I'd only get platy's in a 10g if its all males...otherwise this tank is overstocked before Christmas day.

Ever thought about shrimp??? Turn it into a shrimp farm  They're too cool to watch.


----------



## puppyrjjkm (Aug 2, 2009)

Yeah I honestly really don't want more platies haha I've had some ghost shrimp but really don't like cleaning tanks with them, especially after one pinched me through the net! Haha thanks guys, I guess I'll have to do some more searching


----------



## mischievouscat (Jul 8, 2008)

Something different? Ooo, you should look into shell-dwelling cichlids from Lake Tanganyika in Africa. 

I have a colony of _Neolamprologus multifasciatus_ in a 10 gallon. Best fish I've ever owned. Hardy, active, fascinating behaviors, and there are always fry in the tank. Can't find these guys at Petsmart/Petco type places, but they're not uncommon among local fish stores and hobbyists. 

Definitely consider shell-dwellers. There are a number of species that would work in a 10. ShellDwellers.com has some great info.


----------



## La Reina (Oct 25, 2009)

You could go with a dwarf gourami, mine's a riot.


----------



## TangTango (Oct 15, 2009)

I agree on put'n shell dwellers in there.
Of course any suggestion of a Tanganyikan fish gets my vote.
But the dwarf shellies are the only ones ya can put in a tank that small.
Here's my shellies in a ten gal.








​


----------



## rrcoolj (Dec 5, 2009)

2nd the shellies!


They have all the fun of a cichlid in small convenient package. They are very entertaining and easy to breed. Plus not everyone has multis!


----------



## watts300 (Feb 21, 2009)

I would really like to have a small aquarium with plenty of drift wood inhabited by lots of shrimp and several snails. 

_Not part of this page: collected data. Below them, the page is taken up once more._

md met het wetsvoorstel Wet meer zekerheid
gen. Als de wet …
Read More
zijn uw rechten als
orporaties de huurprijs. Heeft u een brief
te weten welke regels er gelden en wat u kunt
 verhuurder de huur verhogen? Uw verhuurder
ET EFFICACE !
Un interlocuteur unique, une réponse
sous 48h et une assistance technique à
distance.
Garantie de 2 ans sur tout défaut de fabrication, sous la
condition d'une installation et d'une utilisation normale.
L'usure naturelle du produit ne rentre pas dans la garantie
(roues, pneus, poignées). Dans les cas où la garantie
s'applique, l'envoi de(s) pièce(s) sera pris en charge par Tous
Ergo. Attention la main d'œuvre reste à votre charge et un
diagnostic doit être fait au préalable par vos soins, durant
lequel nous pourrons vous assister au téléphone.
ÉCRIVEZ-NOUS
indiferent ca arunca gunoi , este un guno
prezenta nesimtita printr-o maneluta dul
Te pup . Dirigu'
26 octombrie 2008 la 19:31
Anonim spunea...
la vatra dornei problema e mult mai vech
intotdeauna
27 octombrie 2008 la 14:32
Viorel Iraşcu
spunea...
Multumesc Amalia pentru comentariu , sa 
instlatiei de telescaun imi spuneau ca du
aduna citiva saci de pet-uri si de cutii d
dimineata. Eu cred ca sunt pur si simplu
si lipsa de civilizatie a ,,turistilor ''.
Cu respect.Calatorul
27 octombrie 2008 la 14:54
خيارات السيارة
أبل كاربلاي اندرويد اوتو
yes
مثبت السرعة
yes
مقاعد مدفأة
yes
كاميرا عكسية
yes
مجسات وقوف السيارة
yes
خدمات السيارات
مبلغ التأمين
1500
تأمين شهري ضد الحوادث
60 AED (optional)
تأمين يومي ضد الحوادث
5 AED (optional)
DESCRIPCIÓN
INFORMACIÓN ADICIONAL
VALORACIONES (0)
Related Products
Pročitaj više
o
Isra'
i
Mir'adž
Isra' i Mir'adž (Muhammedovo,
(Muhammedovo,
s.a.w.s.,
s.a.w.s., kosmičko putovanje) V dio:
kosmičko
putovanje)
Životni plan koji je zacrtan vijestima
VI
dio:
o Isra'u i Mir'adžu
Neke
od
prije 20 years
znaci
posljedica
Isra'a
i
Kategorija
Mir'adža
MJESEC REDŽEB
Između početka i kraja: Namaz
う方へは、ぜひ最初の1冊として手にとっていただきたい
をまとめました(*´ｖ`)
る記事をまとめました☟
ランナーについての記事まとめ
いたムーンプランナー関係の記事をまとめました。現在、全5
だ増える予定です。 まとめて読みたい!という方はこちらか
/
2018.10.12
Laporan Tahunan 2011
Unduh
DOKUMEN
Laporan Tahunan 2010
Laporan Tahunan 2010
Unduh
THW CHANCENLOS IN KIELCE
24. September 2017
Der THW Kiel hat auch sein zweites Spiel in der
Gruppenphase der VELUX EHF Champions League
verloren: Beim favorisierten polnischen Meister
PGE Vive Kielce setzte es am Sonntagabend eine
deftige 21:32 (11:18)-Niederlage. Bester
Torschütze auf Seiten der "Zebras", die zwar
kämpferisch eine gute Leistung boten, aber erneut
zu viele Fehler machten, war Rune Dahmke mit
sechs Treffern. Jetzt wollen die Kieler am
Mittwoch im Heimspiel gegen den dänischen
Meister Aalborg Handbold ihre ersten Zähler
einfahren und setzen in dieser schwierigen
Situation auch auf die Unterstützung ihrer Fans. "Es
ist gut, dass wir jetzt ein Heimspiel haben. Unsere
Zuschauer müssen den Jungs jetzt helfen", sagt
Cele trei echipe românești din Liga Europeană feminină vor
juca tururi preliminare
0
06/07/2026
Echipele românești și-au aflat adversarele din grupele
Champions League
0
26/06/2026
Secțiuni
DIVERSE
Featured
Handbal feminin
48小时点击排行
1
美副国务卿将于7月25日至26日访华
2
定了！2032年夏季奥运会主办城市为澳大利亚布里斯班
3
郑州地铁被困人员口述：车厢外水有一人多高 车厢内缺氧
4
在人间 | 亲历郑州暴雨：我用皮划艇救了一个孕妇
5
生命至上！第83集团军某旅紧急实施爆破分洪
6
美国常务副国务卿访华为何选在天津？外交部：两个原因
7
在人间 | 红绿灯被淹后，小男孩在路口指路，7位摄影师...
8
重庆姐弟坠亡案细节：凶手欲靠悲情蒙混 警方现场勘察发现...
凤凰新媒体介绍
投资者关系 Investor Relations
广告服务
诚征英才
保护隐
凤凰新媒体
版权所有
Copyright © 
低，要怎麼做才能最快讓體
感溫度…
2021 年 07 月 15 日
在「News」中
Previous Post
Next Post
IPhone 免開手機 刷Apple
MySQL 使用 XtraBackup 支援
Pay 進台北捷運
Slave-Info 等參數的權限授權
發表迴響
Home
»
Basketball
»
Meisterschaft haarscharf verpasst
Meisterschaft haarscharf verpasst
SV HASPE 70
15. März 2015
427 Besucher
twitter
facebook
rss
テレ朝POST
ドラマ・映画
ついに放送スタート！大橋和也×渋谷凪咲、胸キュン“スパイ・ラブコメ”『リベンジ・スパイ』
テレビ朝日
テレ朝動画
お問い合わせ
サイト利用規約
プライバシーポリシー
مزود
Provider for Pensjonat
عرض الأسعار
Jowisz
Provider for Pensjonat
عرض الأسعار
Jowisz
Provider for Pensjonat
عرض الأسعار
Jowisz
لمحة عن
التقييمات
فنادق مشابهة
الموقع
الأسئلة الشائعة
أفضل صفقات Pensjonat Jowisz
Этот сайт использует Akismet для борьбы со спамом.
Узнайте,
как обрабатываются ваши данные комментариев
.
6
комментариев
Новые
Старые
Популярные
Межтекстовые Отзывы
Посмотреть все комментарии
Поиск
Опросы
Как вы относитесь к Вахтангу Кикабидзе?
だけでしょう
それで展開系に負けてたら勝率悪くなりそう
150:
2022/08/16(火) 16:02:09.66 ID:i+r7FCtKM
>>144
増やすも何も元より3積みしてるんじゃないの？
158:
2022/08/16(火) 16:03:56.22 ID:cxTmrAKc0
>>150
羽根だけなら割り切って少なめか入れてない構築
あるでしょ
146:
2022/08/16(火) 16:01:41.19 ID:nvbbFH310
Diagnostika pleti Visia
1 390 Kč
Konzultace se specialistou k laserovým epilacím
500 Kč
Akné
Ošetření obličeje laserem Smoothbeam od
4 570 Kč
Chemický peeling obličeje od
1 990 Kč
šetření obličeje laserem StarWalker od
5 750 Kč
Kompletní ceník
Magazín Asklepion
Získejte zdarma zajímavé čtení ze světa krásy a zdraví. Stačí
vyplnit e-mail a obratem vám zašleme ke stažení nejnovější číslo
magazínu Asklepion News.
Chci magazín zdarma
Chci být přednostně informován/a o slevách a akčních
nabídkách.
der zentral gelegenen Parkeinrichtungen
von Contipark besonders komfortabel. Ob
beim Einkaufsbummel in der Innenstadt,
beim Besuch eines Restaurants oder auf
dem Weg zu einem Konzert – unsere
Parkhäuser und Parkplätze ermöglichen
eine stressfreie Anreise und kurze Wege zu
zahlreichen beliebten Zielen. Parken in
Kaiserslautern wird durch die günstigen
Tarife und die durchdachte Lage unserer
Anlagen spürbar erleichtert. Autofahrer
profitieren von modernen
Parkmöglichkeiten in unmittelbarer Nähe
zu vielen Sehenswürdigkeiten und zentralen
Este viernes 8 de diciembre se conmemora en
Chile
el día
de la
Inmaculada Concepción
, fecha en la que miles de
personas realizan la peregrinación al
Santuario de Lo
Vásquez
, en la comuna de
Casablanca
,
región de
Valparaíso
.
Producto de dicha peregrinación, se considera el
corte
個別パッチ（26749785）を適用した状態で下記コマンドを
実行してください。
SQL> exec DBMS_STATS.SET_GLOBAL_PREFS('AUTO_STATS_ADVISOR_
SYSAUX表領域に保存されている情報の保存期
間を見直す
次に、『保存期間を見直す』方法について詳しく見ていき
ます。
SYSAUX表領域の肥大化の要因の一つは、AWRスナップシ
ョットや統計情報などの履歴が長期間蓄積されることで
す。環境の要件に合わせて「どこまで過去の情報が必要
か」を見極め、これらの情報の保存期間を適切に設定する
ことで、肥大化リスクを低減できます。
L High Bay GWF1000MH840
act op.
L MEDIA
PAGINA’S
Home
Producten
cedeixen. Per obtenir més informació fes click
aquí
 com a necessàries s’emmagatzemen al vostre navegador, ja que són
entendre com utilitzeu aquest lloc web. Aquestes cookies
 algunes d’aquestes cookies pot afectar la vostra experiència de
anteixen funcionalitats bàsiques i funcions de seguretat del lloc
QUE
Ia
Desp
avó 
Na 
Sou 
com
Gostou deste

For some reason, if I ever get a second one, I don't want fish in it.


----------



## Kelso (Oct 28, 2009)

never heard of shell dwellers till now but they look awesome! Too bad I could never get em with my water...6.1 acidity...=( Unless I wanna spend a fortune on buffers... There's a really cool variety of snails you could get as well, or try dwarf puffers.


----------



## puppyrjjkm (Aug 2, 2009)

Thanks everyone!  I actually was going to get shell dwellers a while ago but couldn't find them anywhere!


----------